NIS2 Country Guide

NIS2 Ireland: National Cyber Security Bill 2024

Understand how Ireland is preparing to transpose the NIS2 Directive through the National Cyber Security Bill 2024, the central role of the National Cyber Security Centre (NCSC) as lead competent authority, and what essential and important entities operating in Ireland should do now, even before full transposition.

Ireland NIS2 transposition: in progress Lead authority: NCSC

Introduction: NIS2 Directive & the Irish context

Ireland implemented the original NIS Directive (NIS1) through the 2018 NIS Regulations (S.I. 360/2018), covering a relatively small number of operators of essential services and certain digital service providers.

NIS2 significantly widens the scope and raises the bar for cybersecurity risk management, incident reporting and governance. Ireland has chosen to implement NIS2 through a new National Cyber Security Bill 2024, which will overhaul the existing regime, place the National Cyber Security Centre (NCSC) on a statutory footing and introduce a federated supervisory model.

Quick link: New to NIS2? Start with our general guides “What is NIS2?” and “NIS vs NIS2”.

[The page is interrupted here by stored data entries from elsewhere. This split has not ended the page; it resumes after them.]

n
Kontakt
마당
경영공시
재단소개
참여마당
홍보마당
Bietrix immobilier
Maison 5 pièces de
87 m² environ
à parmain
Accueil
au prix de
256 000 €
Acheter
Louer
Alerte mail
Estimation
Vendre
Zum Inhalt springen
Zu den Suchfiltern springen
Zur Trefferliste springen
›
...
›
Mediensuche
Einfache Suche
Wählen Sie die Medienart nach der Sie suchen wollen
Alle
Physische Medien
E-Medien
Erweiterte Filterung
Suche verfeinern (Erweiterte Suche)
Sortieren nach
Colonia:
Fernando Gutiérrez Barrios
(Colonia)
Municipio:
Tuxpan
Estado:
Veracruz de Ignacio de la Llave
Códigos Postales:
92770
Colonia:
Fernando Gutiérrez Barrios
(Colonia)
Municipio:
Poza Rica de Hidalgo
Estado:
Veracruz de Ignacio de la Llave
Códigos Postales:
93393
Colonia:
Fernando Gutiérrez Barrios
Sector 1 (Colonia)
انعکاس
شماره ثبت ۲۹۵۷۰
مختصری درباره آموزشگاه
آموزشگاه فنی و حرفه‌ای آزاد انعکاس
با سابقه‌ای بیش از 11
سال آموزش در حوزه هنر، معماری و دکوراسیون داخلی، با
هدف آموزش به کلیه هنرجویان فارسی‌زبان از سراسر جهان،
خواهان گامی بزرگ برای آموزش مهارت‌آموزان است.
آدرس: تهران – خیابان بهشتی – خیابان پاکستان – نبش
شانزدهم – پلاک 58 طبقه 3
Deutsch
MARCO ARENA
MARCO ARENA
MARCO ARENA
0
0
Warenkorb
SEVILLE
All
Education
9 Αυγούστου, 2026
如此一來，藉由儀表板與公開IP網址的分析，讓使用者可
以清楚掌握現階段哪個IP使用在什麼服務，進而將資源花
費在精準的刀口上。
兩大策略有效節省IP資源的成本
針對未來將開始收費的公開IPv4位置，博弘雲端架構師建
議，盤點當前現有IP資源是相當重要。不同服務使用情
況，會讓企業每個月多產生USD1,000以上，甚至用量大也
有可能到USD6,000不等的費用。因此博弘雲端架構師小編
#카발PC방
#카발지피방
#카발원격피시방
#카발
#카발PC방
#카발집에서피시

NIS2 implementation in Ireland

Ireland did not meet the EU deadline of 17 October 2024 for transposing NIS2. The NCSC has confirmed that the deadline was missed and that the earlier NIS1 regulations remain in force until the new legislation is enacted.

On 24 July 2024, the Government approved the priority drafting of the National Cyber Security Bill 2024, and the General Scheme of the Bill was published on 30 August 2024 as the legislative vehicle for NIS2 transposition.

As of late 2025, the Bill has not yet been fully enacted. The European Commission issued a reasoned opinion to Ireland in May 2025 for failure to notify full transposition, and parliamentary debates in 2025 continue to refer to NIS2 implementation as being in progress.

Status

NIS2 has not yet been transposed into Irish law. The National Cyber Security Bill 2024 is at draft/legislative scrutiny stage and will replace the 2018 NIS Regulations once enacted.

Legal structure (planned)

The National Cyber Security Bill 2024 will transpose NIS2, establish the NCSC on a statutory basis, and define the supervisory and enforcement regime, including a federated model of competent authorities.

Interim position

Until the Bill is enacted, organisations should rely on NIS2 itself, existing NIS1 regulations and draft guidance published by the NCSC, such as draft Risk Management Measures (RMMs).

NIS2 Ireland: what you need to know about compliance

Even before full transposition, Irish organisations in NIS2-relevant sectors should assume that the EU Directive’s core obligations will apply and start preparing. The future Bill is expected to closely follow the NIS2 model of essential and important entities.

Who is likely in scope?

  • Entities in NIS2 Annex I sectors (energy, transport, health, drinking water, digital infrastructure, public administration, etc.).
  • Entities in Annex II sectors (postal and courier services, waste management, food, manufacturing of critical products, research, etc.).
  • Medium and large organisations meeting NIS2 staff/turnover thresholds.
  • Entities covered regardless of size: DNS, TLD registries, trust service providers, major cloud and data-centre operators.

Core NIS2 obligations (expected)

  • Implement risk-management measures for networks and information systems (policies, controls, governance).
  • Adopt procedures for incident detection, response, recovery and reporting.
  • Notify significant incidents and certain cyber threats within strict NIS2 timelines.
  • Manage supply-chain risk, including contractual security requirements for key ICT and service providers.
  • Ensure management bodies oversee cybersecurity and receive regular training.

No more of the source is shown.